▸ **Aim of the task**:
Output the records that follow, with every character intact.

▸ **Recorded information**:
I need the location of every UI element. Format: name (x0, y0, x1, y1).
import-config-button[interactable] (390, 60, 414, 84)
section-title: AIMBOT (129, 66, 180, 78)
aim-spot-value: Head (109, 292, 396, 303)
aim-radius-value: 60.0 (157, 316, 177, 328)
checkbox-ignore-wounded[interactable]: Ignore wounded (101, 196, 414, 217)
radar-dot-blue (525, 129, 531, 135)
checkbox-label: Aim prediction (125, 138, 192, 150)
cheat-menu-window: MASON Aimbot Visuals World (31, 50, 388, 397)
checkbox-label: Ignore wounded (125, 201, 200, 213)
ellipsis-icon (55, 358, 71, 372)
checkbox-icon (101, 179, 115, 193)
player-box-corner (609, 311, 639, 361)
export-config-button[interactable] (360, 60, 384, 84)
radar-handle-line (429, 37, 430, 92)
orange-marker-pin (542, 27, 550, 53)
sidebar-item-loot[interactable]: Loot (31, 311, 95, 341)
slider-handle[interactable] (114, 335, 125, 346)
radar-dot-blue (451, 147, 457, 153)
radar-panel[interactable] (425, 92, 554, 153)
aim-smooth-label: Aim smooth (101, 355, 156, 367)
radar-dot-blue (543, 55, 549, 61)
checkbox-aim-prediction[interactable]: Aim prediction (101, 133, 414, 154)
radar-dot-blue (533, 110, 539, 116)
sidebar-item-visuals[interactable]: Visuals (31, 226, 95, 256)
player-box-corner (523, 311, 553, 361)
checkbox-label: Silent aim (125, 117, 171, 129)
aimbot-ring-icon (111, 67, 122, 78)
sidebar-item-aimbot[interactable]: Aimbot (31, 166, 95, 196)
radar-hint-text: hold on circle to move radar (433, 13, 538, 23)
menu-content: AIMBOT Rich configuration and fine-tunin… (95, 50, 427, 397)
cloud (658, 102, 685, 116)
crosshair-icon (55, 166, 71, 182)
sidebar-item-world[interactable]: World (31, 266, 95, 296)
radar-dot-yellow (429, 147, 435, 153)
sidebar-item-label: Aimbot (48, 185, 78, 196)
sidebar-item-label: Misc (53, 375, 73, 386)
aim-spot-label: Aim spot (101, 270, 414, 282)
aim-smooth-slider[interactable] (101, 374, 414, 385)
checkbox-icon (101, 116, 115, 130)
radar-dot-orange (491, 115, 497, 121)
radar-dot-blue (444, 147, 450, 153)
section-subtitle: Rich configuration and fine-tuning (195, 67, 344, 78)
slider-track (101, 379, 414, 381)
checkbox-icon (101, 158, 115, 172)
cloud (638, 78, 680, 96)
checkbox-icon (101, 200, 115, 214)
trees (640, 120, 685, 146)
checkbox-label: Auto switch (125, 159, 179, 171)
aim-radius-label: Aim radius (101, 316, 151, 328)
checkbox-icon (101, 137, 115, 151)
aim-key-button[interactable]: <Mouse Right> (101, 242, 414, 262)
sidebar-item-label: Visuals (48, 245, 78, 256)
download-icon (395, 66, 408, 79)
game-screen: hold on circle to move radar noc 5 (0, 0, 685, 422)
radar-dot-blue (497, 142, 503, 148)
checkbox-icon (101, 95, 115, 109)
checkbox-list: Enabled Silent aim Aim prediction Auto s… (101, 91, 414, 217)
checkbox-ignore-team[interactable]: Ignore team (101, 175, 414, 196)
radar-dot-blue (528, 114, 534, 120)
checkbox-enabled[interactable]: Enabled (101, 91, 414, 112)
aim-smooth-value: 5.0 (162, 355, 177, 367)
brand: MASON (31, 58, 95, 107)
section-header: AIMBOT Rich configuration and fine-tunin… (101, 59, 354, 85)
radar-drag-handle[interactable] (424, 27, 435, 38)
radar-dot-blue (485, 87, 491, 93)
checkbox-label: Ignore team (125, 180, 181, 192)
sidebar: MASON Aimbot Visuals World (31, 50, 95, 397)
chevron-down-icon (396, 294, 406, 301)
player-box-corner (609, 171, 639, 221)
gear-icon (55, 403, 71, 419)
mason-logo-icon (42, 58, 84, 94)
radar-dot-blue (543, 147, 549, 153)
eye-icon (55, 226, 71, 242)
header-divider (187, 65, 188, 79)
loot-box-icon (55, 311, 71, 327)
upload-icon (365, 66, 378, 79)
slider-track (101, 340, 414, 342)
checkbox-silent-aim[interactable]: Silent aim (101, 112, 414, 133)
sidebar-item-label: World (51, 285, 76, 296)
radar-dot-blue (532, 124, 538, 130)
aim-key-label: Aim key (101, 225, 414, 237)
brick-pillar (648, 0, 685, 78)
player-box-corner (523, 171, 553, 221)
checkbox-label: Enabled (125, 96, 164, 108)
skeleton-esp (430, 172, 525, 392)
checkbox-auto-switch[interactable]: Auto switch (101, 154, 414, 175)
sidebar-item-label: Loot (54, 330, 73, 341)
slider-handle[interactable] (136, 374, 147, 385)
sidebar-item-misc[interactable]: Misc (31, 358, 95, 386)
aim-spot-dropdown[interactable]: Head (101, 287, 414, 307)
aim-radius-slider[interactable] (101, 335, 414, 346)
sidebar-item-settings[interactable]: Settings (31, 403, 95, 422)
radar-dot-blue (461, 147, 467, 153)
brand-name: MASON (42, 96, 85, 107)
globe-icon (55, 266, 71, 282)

▸ **Solution for this task**:
I need the location of every UI element. Format: name (x0, y0, x1, y1).
import-config-button[interactable] (390, 60, 414, 84)
section-title: AIMBOT (129, 66, 180, 78)
aim-spot-value: Head (109, 292, 396, 303)
aim-radius-value: 60.0 (157, 316, 177, 328)
checkbox-ignore-wounded[interactable]: Ignore wounded (101, 196, 414, 217)
radar-dot-blue (525, 129, 531, 135)
checkbox-label: Aim prediction (125, 138, 192, 150)
cheat-menu-window: MASON Aimbot Visuals World (31, 50, 388, 397)
checkbox-label: Ignore wounded (125, 201, 200, 213)
ellipsis-icon (55, 358, 71, 372)
checkbox-icon (101, 179, 115, 193)
player-box-corner (609, 311, 639, 361)
export-config-button[interactable] (360, 60, 384, 84)
radar-handle-line (429, 37, 430, 92)
orange-marker-pin (542, 27, 550, 53)
sidebar-item-loot[interactable]: Loot (31, 311, 95, 341)
slider-handle[interactable] (114, 335, 125, 346)
radar-dot-blue (451, 147, 457, 153)
radar-panel[interactable] (425, 92, 554, 153)
aim-smooth-label: Aim smooth (101, 355, 156, 367)
radar-dot-blue (543, 55, 549, 61)
checkbox-aim-prediction[interactable]: Aim prediction (101, 133, 414, 154)
radar-dot-blue (533, 110, 539, 116)
sidebar-item-visuals[interactable]: Visuals (31, 226, 95, 256)
player-box-corner (523, 311, 553, 361)
checkbox-label: Silent aim (125, 117, 171, 129)
aimbot-ring-icon (111, 67, 122, 78)
sidebar-item-aimbot[interactable]: Aimbot (31, 166, 95, 196)
radar-hint-text: hold on circle to move radar (433, 13, 538, 23)
menu-content: AIMBOT Rich configuration and fine-tunin… (95, 50, 427, 397)
cloud (658, 102, 685, 116)
crosshair-icon (55, 166, 71, 182)
sidebar-item-world[interactable]: World (31, 266, 95, 296)
radar-dot-yellow (429, 147, 435, 153)
sidebar-item-label: Aimbot (48, 185, 78, 196)
sidebar-item-label: Misc (53, 375, 73, 386)
aim-spot-label: Aim spot (101, 270, 414, 282)
aim-smooth-slider[interactable] (101, 374, 414, 385)
checkbox-icon (101, 116, 115, 130)
radar-dot-orange (491, 115, 497, 121)
radar-dot-blue (444, 147, 450, 153)
section-subtitle: Rich configuration and fine-tuning (195, 67, 344, 78)
slider-track (101, 379, 414, 381)
checkbox-icon (101, 158, 115, 172)
cloud (638, 78, 680, 96)
checkbox-icon (101, 200, 115, 214)
trees (640, 120, 685, 146)
checkbox-label: Auto switch (125, 159, 179, 171)
aim-radius-label: Aim radius (101, 316, 151, 328)
checkbox-icon (101, 137, 115, 151)
aim-key-button[interactable]: <Mouse Right> (101, 242, 414, 262)
sidebar-item-label: Visuals (48, 245, 78, 256)
download-icon (395, 66, 408, 79)
game-screen: hold on circle to move radar noc 5 (0, 0, 685, 422)
radar-dot-blue (497, 142, 503, 148)
checkbox-icon (101, 95, 115, 109)
checkbox-list: Enabled Silent aim Aim prediction Auto s… (101, 91, 414, 217)
checkbox-ignore-team[interactable]: Ignore team (101, 175, 414, 196)
radar-dot-blue (528, 114, 534, 120)
checkbox-enabled[interactable]: Enabled (101, 91, 414, 112)
aim-smooth-value: 5.0 (162, 355, 177, 367)
brand: MASON (31, 58, 95, 107)
section-header: AIMBOT Rich configuration and fine-tunin… (101, 59, 354, 85)
radar-drag-handle[interactable] (424, 27, 435, 38)
radar-dot-blue (485, 87, 491, 93)
checkbox-label: Ignore team (125, 180, 181, 192)
sidebar: MASON Aimbot Visuals World (31, 50, 95, 397)
chevron-down-icon (396, 294, 406, 301)
player-box-corner (609, 171, 639, 221)
gear-icon (55, 403, 71, 419)
mason-logo-icon (42, 58, 84, 94)
radar-dot-blue (543, 147, 549, 153)
eye-icon (55, 226, 71, 242)
header-divider (187, 65, 188, 79)
loot-box-icon (55, 311, 71, 327)
upload-icon (365, 66, 378, 79)
slider-track (101, 340, 414, 342)
checkbox-silent-aim[interactable]: Silent aim (101, 112, 414, 133)
sidebar-item-label: World (51, 285, 76, 296)
radar-dot-blue (532, 124, 538, 130)
aim-key-label: Aim key (101, 225, 414, 237)
brick-pillar (648, 0, 685, 78)
player-box-corner (523, 171, 553, 221)
checkbox-label: Enabled (125, 96, 164, 108)
skeleton-esp (430, 172, 525, 392)
checkbox-auto-switch[interactable]: Auto switch (101, 154, 414, 175)
sidebar-item-label: Loot (54, 330, 73, 341)
slider-handle[interactable] (136, 374, 147, 385)
sidebar-item-misc[interactable]: Misc (31, 358, 95, 386)
aim-spot-dropdown[interactable]: Head (101, 287, 414, 307)
aim-radius-slider[interactable] (101, 335, 414, 346)
sidebar-item-settings[interactable]: Settings (31, 403, 95, 422)
radar-dot-blue (461, 147, 467, 153)
brand-name: MASON (42, 96, 85, 107)
globe-icon (55, 266, 71, 282)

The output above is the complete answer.